__Problem requirements__. Set down each record below precisely, skipping the pictures.

Extracted page text data:
-- Opening Marker --

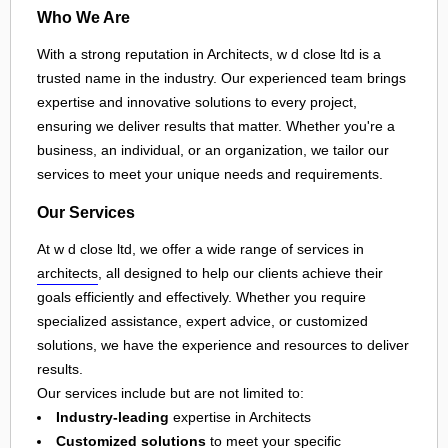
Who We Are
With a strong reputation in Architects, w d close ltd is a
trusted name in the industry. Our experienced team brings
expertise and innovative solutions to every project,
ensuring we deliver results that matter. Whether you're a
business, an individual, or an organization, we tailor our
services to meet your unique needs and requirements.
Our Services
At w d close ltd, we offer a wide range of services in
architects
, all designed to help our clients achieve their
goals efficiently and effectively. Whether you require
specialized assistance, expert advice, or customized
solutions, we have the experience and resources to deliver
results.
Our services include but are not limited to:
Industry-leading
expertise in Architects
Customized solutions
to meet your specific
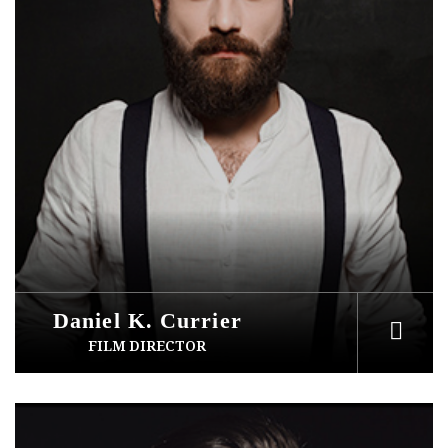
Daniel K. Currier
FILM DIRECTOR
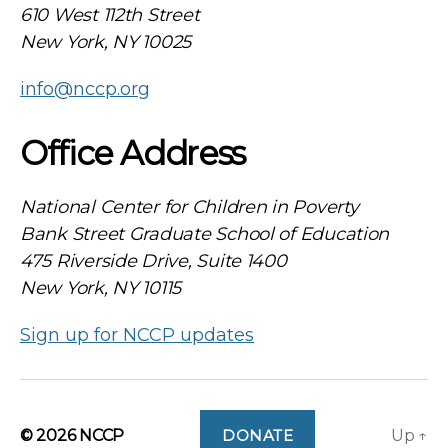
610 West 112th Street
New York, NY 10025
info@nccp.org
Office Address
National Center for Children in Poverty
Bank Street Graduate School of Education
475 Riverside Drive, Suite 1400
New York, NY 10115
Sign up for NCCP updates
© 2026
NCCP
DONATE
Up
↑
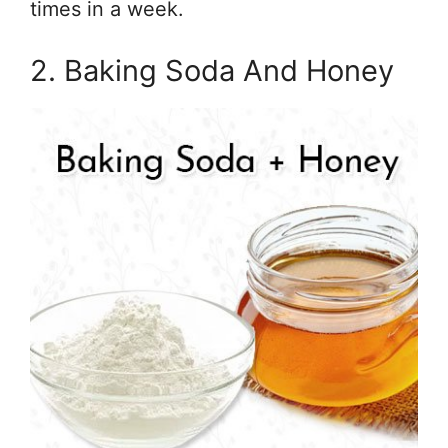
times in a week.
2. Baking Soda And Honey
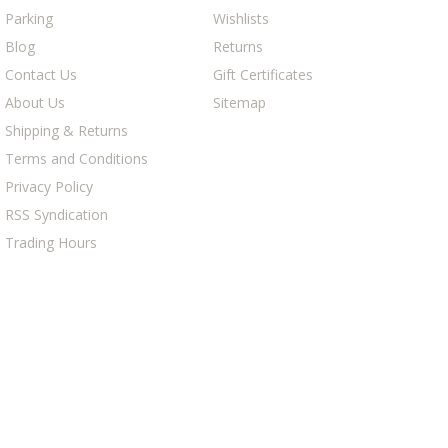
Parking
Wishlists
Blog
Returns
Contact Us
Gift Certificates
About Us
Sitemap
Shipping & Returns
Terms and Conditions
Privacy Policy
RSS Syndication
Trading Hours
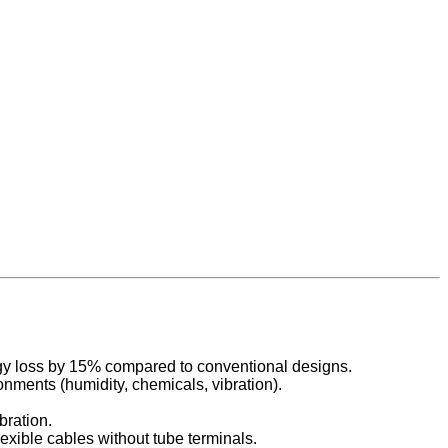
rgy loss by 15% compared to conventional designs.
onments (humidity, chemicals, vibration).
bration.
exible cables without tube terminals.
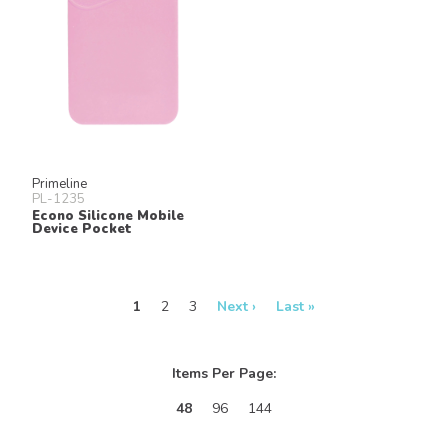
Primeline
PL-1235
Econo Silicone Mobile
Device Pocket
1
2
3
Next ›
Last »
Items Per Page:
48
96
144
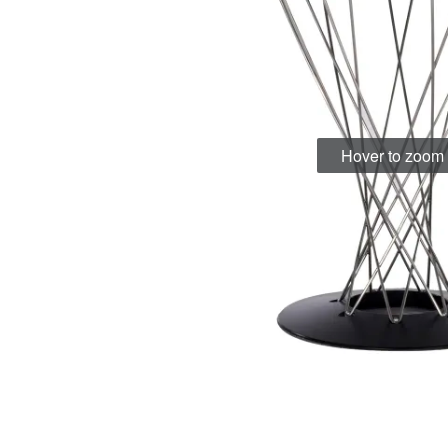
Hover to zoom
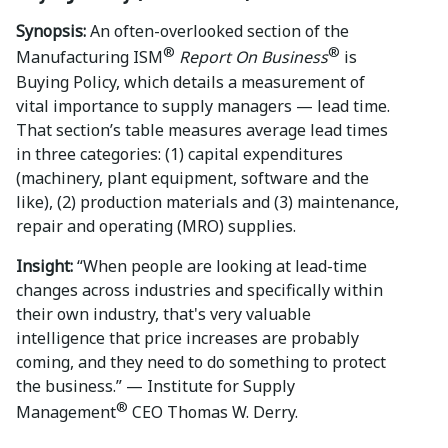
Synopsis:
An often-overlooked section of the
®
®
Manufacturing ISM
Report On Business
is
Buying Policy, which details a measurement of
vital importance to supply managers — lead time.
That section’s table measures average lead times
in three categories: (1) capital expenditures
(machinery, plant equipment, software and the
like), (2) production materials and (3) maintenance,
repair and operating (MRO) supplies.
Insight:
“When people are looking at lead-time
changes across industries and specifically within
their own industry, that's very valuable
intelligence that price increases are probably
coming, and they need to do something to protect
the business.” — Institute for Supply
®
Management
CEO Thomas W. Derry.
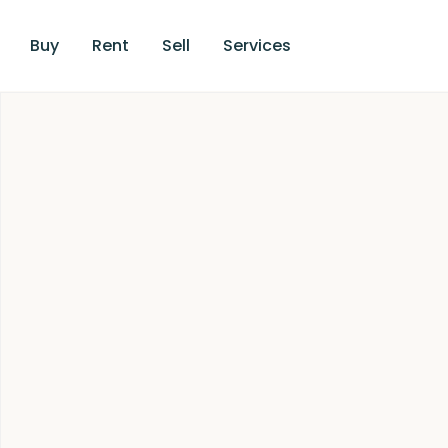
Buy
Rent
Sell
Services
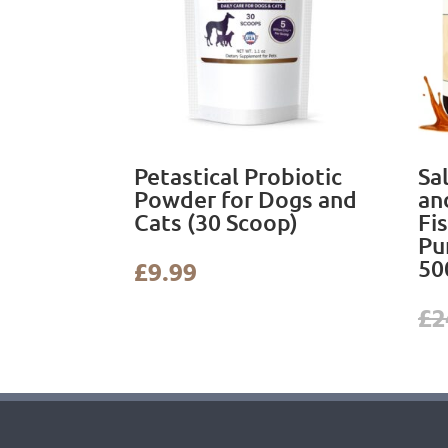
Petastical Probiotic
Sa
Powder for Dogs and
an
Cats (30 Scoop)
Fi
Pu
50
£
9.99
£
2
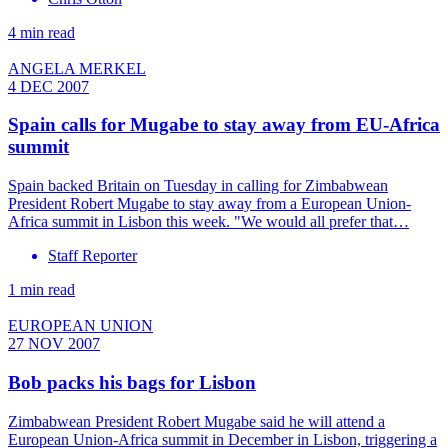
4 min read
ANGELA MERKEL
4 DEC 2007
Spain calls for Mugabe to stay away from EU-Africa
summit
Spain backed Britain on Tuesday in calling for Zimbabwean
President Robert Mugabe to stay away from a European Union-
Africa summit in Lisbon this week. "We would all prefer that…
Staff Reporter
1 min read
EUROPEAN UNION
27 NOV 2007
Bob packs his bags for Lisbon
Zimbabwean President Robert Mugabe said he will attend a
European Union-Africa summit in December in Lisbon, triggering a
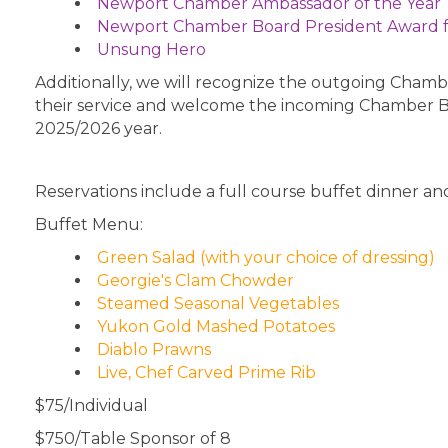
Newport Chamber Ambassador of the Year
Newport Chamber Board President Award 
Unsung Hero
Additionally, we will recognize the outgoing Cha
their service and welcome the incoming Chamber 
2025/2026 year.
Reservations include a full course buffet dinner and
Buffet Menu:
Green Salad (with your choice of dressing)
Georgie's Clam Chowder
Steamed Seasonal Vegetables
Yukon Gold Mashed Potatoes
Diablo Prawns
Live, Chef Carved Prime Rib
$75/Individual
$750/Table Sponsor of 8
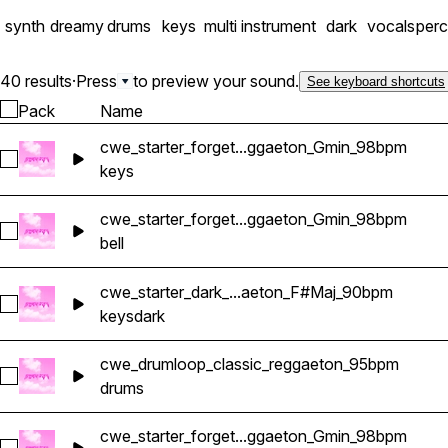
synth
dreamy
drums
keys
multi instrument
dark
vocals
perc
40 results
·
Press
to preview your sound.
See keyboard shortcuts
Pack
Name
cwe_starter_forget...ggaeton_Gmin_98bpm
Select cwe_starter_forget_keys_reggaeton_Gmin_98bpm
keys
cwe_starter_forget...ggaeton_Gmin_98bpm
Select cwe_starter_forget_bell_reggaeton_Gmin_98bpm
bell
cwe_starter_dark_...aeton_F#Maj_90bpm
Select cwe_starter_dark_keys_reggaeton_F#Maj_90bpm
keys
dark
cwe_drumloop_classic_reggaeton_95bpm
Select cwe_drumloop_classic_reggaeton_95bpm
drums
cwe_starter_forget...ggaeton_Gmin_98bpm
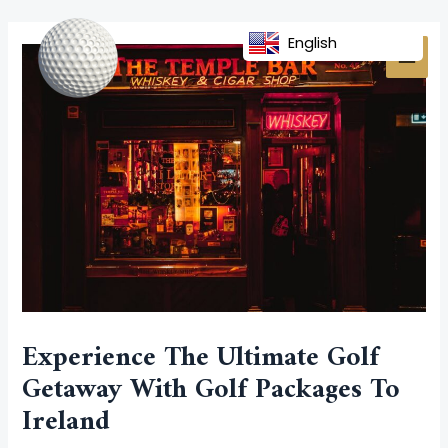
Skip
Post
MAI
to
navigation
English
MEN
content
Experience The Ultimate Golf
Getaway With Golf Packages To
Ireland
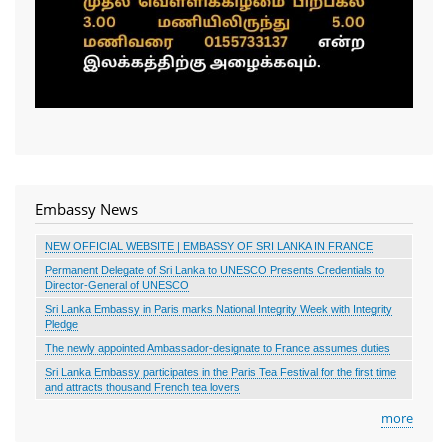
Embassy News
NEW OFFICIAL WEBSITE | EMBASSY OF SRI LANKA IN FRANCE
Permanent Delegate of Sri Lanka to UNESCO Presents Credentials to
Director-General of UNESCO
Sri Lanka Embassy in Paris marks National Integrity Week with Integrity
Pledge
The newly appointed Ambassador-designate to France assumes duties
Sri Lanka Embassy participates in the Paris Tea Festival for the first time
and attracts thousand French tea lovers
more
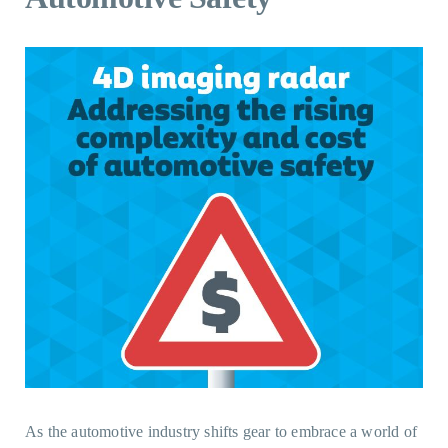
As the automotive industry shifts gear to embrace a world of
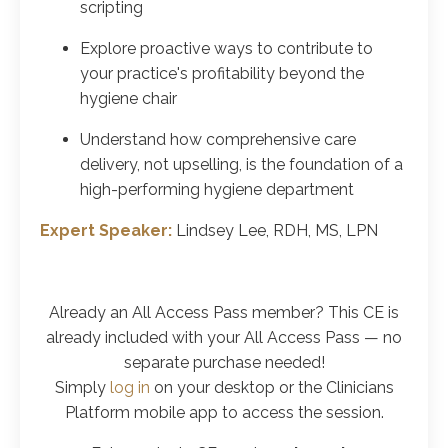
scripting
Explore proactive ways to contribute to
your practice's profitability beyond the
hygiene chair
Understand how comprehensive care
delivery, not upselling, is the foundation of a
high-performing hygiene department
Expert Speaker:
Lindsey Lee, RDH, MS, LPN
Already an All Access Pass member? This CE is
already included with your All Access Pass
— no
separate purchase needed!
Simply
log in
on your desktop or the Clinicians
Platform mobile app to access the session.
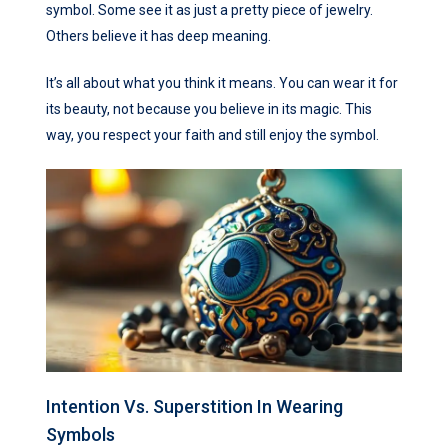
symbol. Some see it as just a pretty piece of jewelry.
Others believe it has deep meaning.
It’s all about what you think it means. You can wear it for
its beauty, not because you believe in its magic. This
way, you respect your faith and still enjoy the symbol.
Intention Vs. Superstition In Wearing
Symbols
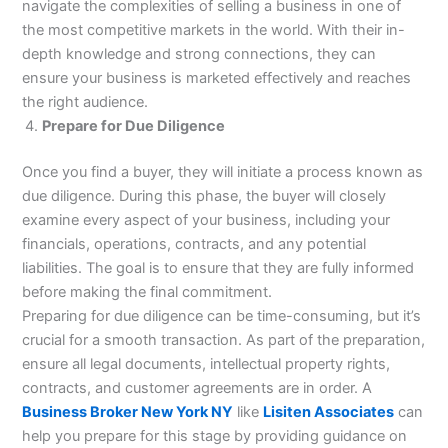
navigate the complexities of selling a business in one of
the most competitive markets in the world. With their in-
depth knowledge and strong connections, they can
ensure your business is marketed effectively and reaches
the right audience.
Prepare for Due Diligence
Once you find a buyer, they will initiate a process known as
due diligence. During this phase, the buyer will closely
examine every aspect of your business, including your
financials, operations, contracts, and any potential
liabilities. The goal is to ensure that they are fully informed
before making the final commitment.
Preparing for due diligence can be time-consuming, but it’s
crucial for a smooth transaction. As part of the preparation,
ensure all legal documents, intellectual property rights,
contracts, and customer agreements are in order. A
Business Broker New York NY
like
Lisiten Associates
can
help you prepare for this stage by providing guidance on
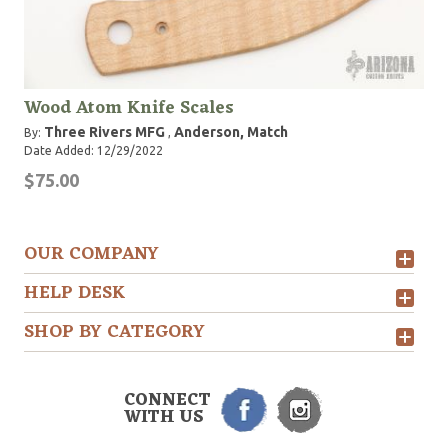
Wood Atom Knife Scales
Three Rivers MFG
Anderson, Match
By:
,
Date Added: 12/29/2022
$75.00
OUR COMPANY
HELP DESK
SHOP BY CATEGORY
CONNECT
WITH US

-- Closing Marker --

__Response box__.
Who We Are
With a strong reputation in Architects, w d close ltd is a
trusted name in the industry. Our experienced team brings
expertise and innovative solutions to every project,
ensuring we deliver results that matter. Whether you're a
business, an individual, or an organization, we tailor our
services to meet your unique needs and requirements.
Our Services
At w d close ltd, we offer a wide range of services in
architects
, all designed to help our clients achieve their
goals efficiently and effectively. Whether you require
specialized assistance, expert advice, or customized
solutions, we have the experience and resources to deliver
results.
Our services include but are not limited to:
Industry-leading
expertise in Architects
Customized solutions
to meet your specific
Daniel K. Currier
FILM DIRECTOR
610 West 112th Street
New York, NY 10025
info@nccp.org
Office Address
National Center for Children in Poverty
Bank Street Graduate School of Education
475 Riverside Drive, Suite 1400
New York, NY 10115
Sign up for NCCP updates
© 2026
NCCP
DONATE
Up
↑
times in a week.
2. Baking Soda And Honey
Parking
Wishlists
Blog
Returns
Contact Us
Gift Certificates
About Us
Sitemap
Shipping & Returns
Terms and Conditions
Privacy Policy
RSS Syndication
Trading Hours
rgy loss by 15% compared to conventional designs.
onments (humidity, chemicals, vibration).
bration.
exible cables without tube terminals.
Primeline
PL-1235
Econo Silicone Mobile
Device Pocket
1
2
3
Next ›
Last »
Items Per Page:
48
96
144
Hover to zoom
Synopsis:
An often-overlooked section of the
®
®
Manufacturing ISM
Report On Business
is
Buying Policy, which details a measurement of
vital importance to supply managers — lead time.
That section’s table measures average lead times
in three categories: (1) capital expenditures
(machinery, plant equipment, software and the
like), (2) production materials and (3) maintenance,
repair and operating (MRO) supplies.
Insight:
“When people are looking at lead-time
changes across industries and specifically within
their own industry, that's very valuable
intelligence that price increases are probably
coming, and they need to do something to protect
the business.” — Institute for Supply
®
Management
CEO Thomas W. Derry.
Buy
Rent
Sell
Services
Petastical Probiotic
Sa
Powder for Dogs and
an
Cats (30 Scoop)
Fi
Pu
50
£
9.99
£
2
4 min read
ANGELA MERKEL
4 DEC 2007
Spain calls for Mugabe to stay away from EU-Africa
summit
Spain backed Britain on Tuesday in calling for Zimbabwean
President Robert Mugabe to stay away from a European Union-
Africa summit in Lisbon this week. "We would all prefer that…
Staff Reporter
1 min read
EUROPEAN UNION
27 NOV 2007
Bob packs his bags for Lisbon
Zimbabwean President Robert Mugabe said he will attend a
European Union-Africa summit in December in Lisbon, triggering a
Newport Chamber Ambassador of the Year
Newport Chamber Board President Award 
Unsung Hero
Additionally, we will recognize the outgoing Cha
their service and welcome the incoming Chamber 
2025/2026 year.
Reservations include a full course buffet dinner and
Buffet Menu:
Green Salad (with your choice of dressing)
Georgie's Clam Chowder
Steamed Seasonal Vegetables
Yukon Gold Mashed Potatoes
Diablo Prawns
Live, Chef Carved Prime Rib
$75/Individual
$750/Table Sponsor of 8
synth
dreamy
drums
keys
multi instrument
dark
vocals
perc
40 results
·
Press
to preview your sound.
See keyboard shortcuts
Pack
Name
cwe_starter_forget...ggaeton_Gmin_98bpm
Select cwe_starter_forget_keys_reggaeton_Gmin_98bpm
keys
cwe_starter_forget...ggaeton_Gmin_98bpm
Select cwe_starter_forget_bell_reggaeton_Gmin_98bpm
bell
cwe_starter_dark_...aeton_F#Maj_90bpm
Select cwe_starter_dark_keys_reggaeton_F#Maj_90bpm
keys
dark
cwe_drumloop_classic_reggaeton_95bpm
Select cwe_drumloop_classic_reggaeton_95bpm
drums
cwe_starter_forget...ggaeton_Gmin_98bpm
Skip
Post
MAI
to
navigation
English
MEN
content
Experience The Ultimate Golf
Getaway With Golf Packages To
Ireland
Embassy News
NEW OFFICIAL WEBSITE | EMBASSY OF SRI LANKA IN FRANCE
Permanent Delegate of Sri Lanka to UNESCO Presents Credentials to
Director-General of UNESCO
Sri Lanka Embassy in Paris marks National Integrity Week with Integrity
Pledge
The newly appointed Ambassador-designate to France assumes duties
Sri Lanka Embassy participates in the Paris Tea Festival for the first time
and attracts thousand French tea lovers
more
As the automotive industry shifts gear to embrace a world of
scripting
Explore proactive ways to contribute to
your practice's profitability beyond the
hygiene chair
Understand how comprehensive care
delivery, not upselling, is the foundation of a
high-performing hygiene department
Expert Speaker:
Lindsey Lee, RDH, MS, LPN
Already an All Access Pass member? This CE is
already included with your All Access Pass
— no
separate purchase needed!
Simply
log in
on your desktop or the Clinicians
Platform mobile app to access the session.
symbol. Some see it as just a pretty piece of jewelry.
Others believe it has deep meaning.
It’s all about what you think it means. You can wear it for
its beauty, not because you believe in its magic. This
way, you respect your faith and still enjoy the symbol.
Intention Vs. Superstition In Wearing
Symbols
navigate the complexities of selling a business in one of
the most competitive markets in the world. With their in-
depth knowledge and strong connections, they can
ensure your business is marketed effectively and reaches
the right audience.
Prepare for Due Diligence
Once you find a buyer, they will initiate a process known as
due diligence. During this phase, the buyer will closely
examine every aspect of your business, including your
financials, operations, contracts, and any potential
liabilities. The goal is to ensure that they are fully informed
before making the final commitment.
Preparing for due diligence can be time-consuming, but it’s
crucial for a smooth transaction. As part of the preparation,
ensure all legal documents, intellectual property rights,
contracts, and customer agreements are in order. A
Business Broker New York NY
like
Lisiten Associates
can
help you prepare for this stage by providing guidance on
Wood Atom Knife Scales
Three Rivers MFG
Anderson, Match
By:
,
Date Added: 12/29/2022
$75.00
OUR COMPANY
HELP DESK
SHOP BY CATEGORY
CONNECT
WITH US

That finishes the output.